2:07 am on Aug 10, 2003 (gmt 0)

10+ Year Member



if ( (strpos($file, '.jpg') === false) && (strpos($file, '.JPG') === false)) {
//pass
} else {
//fail
}

if ( (strpos(strtolower($file), '.jpg') === false)) {
//pass
} else {
//fail
}

in English:
if (('.jpg' not in $file) and ('.JPG' not in $file)) {
//pass
} else {
//fail
}

by the way, u should FAILed the test when
$file="example.jpg"

i suppose u need
if (('.jpg' is in $file) or ('.JPG' is in $file)) {
//pass
} else {
//fail
}

so:

if ( (strpos($file, '.jpg')!== false) ¦¦ (strpos($file, '.JPG')!== false)) {
//pass
} else {
//fail
}

vincevincevince

10:51 am on Aug 10, 2003 (gmt 0)

WebmasterWorld Senior Member 10+ Year Member



Xuefer, you forgot about .jpeg ;-)
and in your final proposed solution, you forgot about .Jpg as well

aspdaddy

11:10 am on Aug 10, 2003 (gmt 0)

WebmasterWorld Senior Member 10+ Year Member



Its hard to say which solution is *best* when the original post diddnt say exactly what the test should do.

Personally, I'd raher use a single test that just says what passes and then everything else fails.

last 3 digits is jpg or JPG
4th from last is a '.'
first digit is a-z or A-Z or
all others are a-z ¦¦ A-Z ¦¦ '_' ¦¦ 0-9

VinceX3 - Is ther a regex that will do something along those lines?

Xuefer

11:16 am on Aug 10, 2003 (gmt 0)

10+ Year Member



vincevincevince: he said nothing about jpEg :P

if (preg_match("![a-z]\\.jpg!i", $file)) {
// match
}
else {
// not match
}

vincevincevince

11:48 am on Aug 10, 2003 (gmt 0)

WebmasterWorld Senior Member 10+ Year Member




last 3 digits is jpg or JPG
4th from last is a '.'
first digit is a-z or A-Z or
all others are a-z ¦¦ A-Z ¦¦ '_' ¦¦ 0-9

VinceX3 - Is ther a regex that will do something along those lines?

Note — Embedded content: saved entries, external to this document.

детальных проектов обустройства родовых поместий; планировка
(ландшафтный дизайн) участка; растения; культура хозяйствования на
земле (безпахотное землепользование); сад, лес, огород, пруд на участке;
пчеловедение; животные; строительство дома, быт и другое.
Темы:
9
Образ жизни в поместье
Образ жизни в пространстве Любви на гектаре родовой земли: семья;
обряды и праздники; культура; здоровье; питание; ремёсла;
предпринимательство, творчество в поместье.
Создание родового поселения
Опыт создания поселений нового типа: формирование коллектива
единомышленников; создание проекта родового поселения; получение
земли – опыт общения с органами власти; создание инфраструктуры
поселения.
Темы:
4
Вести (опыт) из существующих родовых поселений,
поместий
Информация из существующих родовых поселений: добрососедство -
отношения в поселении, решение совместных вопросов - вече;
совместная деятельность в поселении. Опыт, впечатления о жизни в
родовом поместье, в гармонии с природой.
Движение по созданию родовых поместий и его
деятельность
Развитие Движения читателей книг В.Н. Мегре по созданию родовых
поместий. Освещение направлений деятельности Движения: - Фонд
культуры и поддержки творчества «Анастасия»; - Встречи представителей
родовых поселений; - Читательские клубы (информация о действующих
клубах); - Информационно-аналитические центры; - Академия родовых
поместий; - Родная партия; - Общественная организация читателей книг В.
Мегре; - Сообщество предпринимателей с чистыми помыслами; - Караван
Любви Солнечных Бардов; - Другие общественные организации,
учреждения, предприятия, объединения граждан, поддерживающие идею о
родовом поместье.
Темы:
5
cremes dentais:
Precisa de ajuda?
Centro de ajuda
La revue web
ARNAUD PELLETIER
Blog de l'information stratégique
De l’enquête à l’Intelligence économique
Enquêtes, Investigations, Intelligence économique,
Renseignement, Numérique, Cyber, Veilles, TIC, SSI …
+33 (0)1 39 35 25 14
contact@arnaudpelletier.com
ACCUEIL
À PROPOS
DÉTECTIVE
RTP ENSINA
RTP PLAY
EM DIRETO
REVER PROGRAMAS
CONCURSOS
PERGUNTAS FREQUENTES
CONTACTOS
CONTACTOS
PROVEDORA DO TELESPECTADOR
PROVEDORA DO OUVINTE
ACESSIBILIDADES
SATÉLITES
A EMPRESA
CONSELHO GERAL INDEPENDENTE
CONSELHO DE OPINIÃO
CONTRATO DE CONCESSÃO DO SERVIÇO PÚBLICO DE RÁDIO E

"/^[a-z][a-z0-9_]*\.jpg$/i"

I'd however add in support for .jpeg as well:

"/^[a-z][a-z0-9_]*\.jp[e]?g$/i"

Xuefer

12:11 pm on Aug 10, 2003 (gmt 0)

10+ Year Member



vincevincevince

you're right, i wa thinking about how to reply you, forgotten what he need :P

ianevans

4:49 pm on Aug 10, 2003 (gmt 0)

10+ Year Member



first digit is a-z or A-Z or all others are a-z ¦¦ A-Z ¦¦ '_' ¦¦ 0-9

Just checking unix file name rules on Google and I couldn't see anything re: the first digit having to be a letter. Am I mistaken?

vincevincevince

5:00 pm on Aug 10, 2003 (gmt 0)

WebmasterWorld Senior Member 10+ Year Member



ian, you are quite right, the filename does not have to start with a letter.